Still, the leaders of Qatar, Turkey and Syria in their meeting agreed that Israel's record notwithstanding, peace is the optimal means to end the Arab-Israeli conflict and with it, Israeli occupation. EU foreign policy chief Catherine Ashton recently declared that resuming the Syrian-Israeli negotiations was "extremely important" for the EU, and the Obama administration has repeatedly lauded Turkey for its efforts to bring peace to these warring countries.
Yet, the current government in Israel, without equivocation, inexorably rejects these international demands. Their president declared this week from Moscow that a peace agreement with Syria will not include returning the Golan, as his foreign minister echoed: "Syria must be made to understand that it has to relinquish its demand for the Golan Heights." However, UN resolutions, the US, EU, China, Russia, and all relevant parties agree that a final peace is one based on the principle of "land for peace."
Beyond pointing the finger at who is responsible for the absence of peace, this is the moment of truth.

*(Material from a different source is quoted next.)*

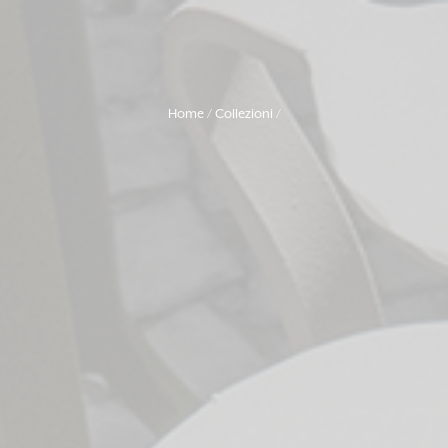
Home
Collezioni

Syria is currently sitting on one end of the indirect negotiations table, alongside the Turkish mediator, and behind us are all major world powers that support the talks. The other seat remains empty. Will a partner in peace finally present itself? Moreover, will the world, spearheaded by its superpower, help convince Israel that shear power will never bring her security; rather, only peace will?
These are the questions we must pose in order to address the root cause of our current impasse. Drawing public opinion to the alliances and armaments of the different parties in the region is not only futile, but is a diversion tactic aimed at evading the requirements for peace.